The heart of this design lies in the fact that a liquid surface
- is intrinsically smooth and defect-free
- provides immediate self-repair by wicking into damaged sites in the underlying substrate
- is largely incompressible
- can be chose to repel immiscible liquids of virtually any surface tension
The authors made the SLIPS based on three criteria:
- 1. the lubricating must wick into, wet, and stably adhere to the substrate
- 2. the solid must be preferentially wetted by the lubricating liquid rather than by the liquid that one wants to repel
- 3. the lubricating and impinging test liquids must be immiscible
The SLIPS creates a smooth, stable interface that nearly eliminates pinning of the liquid contact line for both high- and low-surface tension liquids, minimizes pressure-induced impalement into the porous structures, self-heals and retains its function following mechanical damage, and can be made optically transparent.
Results

Some Neat Videos
Movie 1 -- This movie demonstrates the fast recovery of the liquid-repellent function of a SLIPS after critical physical damage. As seen from the movie, the crude oil droplet is pinned on a nanostructured superhydrophobic surface (without lubricating fluid), while the droplet maintains its mobility on the SLIPS. Extra-light crude oil (from Appalachian Basin, USA) was used as the test liquid for demonstration.
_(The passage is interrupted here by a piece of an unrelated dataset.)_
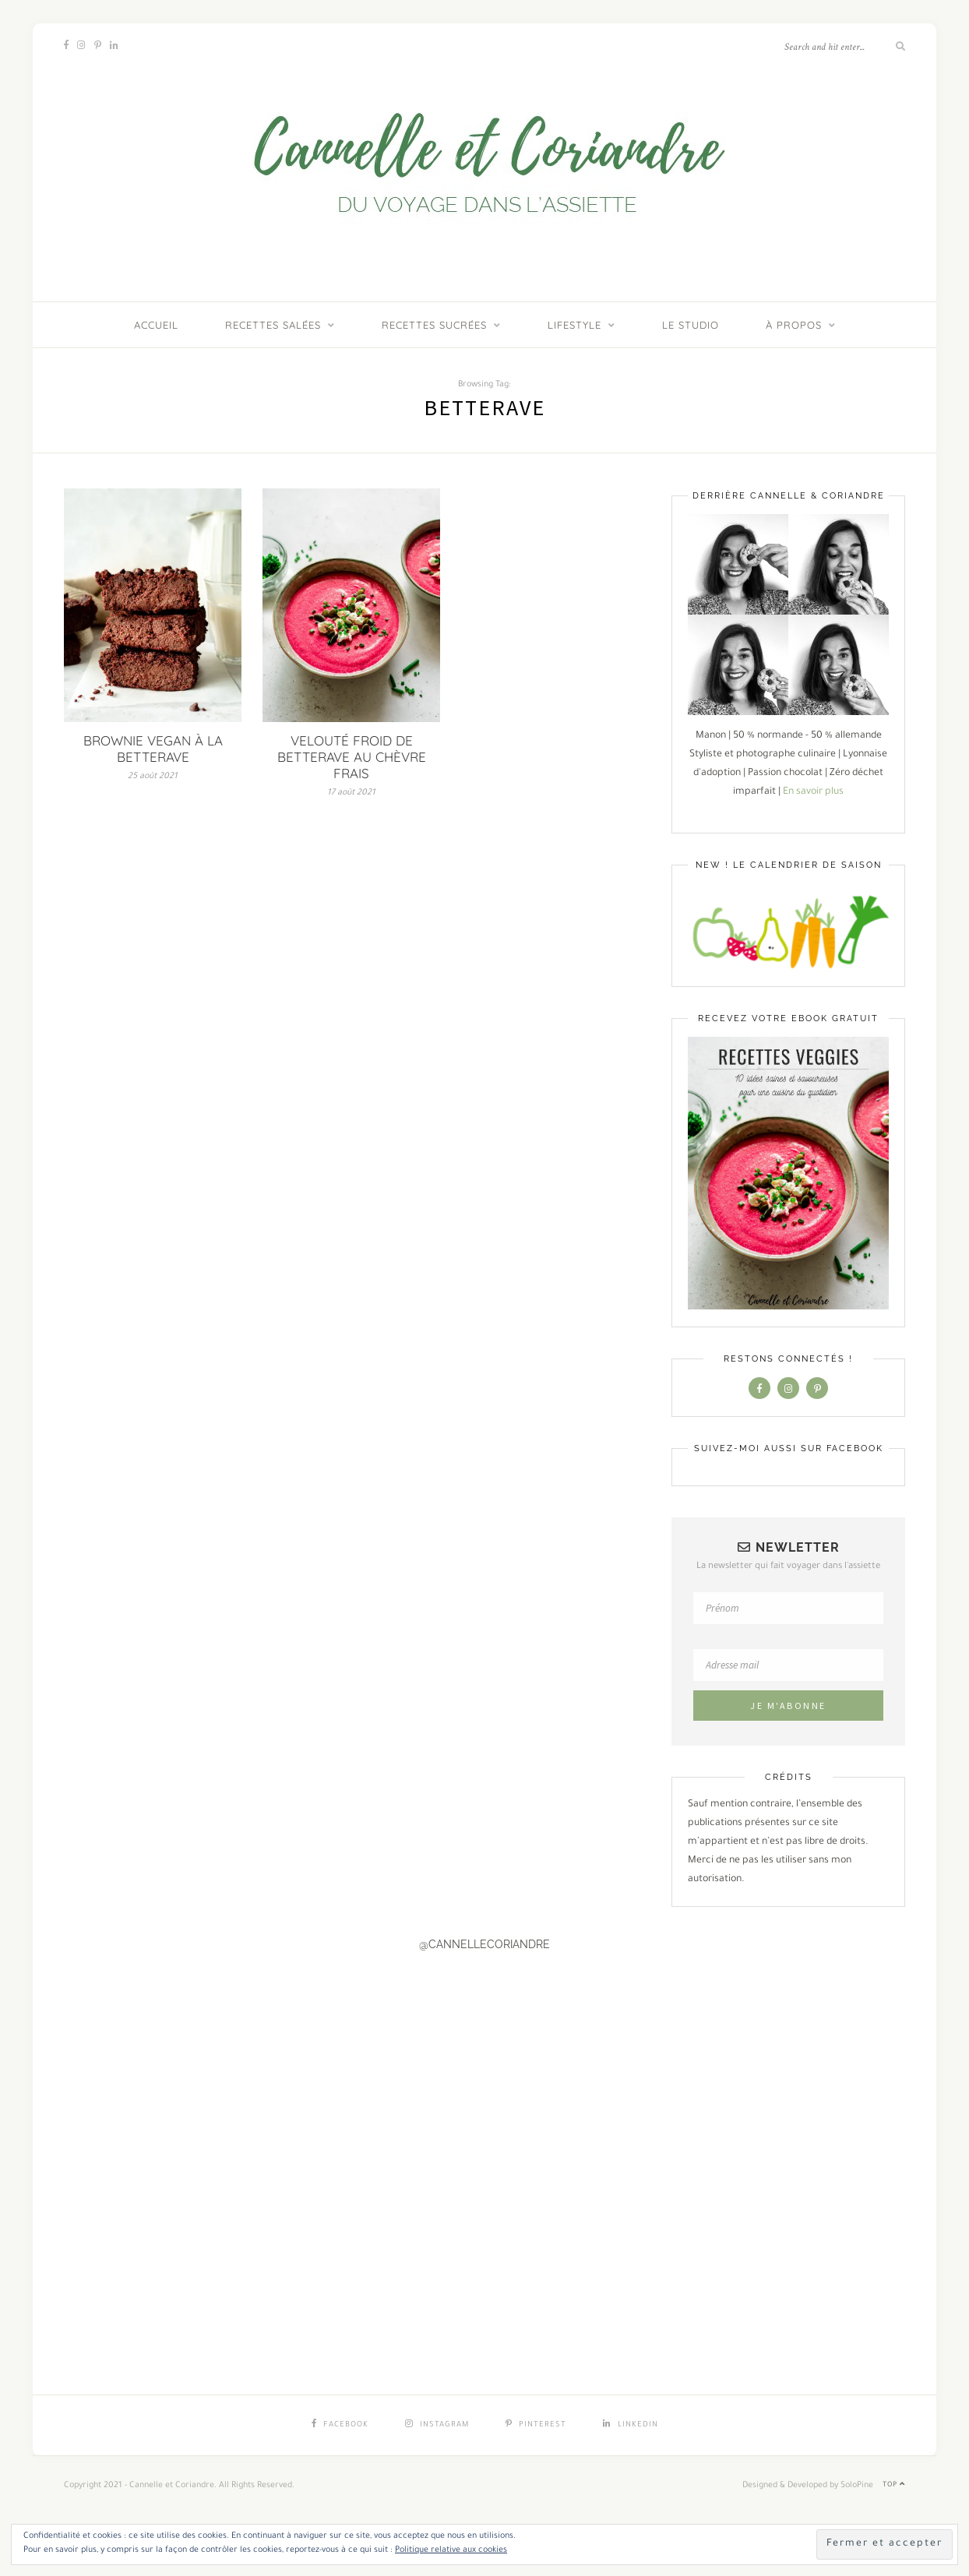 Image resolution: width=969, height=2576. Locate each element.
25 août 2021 (153, 776)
Movie 2 -- This movie demonstrates the excellent ice-repellency of a SLIPS, as compared to a nanostructured surface. As seen from the movie, an ice block (formed from a frozen water droplet of ˜100 µL at –4 °C and ˜45% relative humidity) slides on the SLIPS under the influence of gravity. In comparison, an ice block of the same volume remains strongly pinned on a superhydrophobic nanostructured surface without a lubricating layer.
Movie 3 -- This movie demonstrates the self-cleaning ability of a SLIPS. As seen from the movie, carbon dust is seeded onto the SLIPS and can be easily removed by sliding an ethanol droplet across the surface.
The rest of the videos can be found here
Conclusions
These SLIPS have a wide range of applications: biomedical fluid handling, fuel transport, self-cleaning windows and optical devices, anti-fouling, anti-icing, and many others. Anti-icing is only briefly touched upon in the paper, but I personally find it very interesting. I know that one of the major uses of anti-icing devices is for wind turbine blades. While SLIPS are certainly an extremely clever design, I wonder if they will be able to hold up to the harsh weather faced by turbine blades. The authors mention that they are planning on exploring the limits of the performance of SLIPS for long-term operation and under extreme conditions, such as high flow, turbulence, and high- or low-temperature environments. It will certainly be interesting to see how that turns out, but I have no doubt that SLIPS will have a big impact regardless.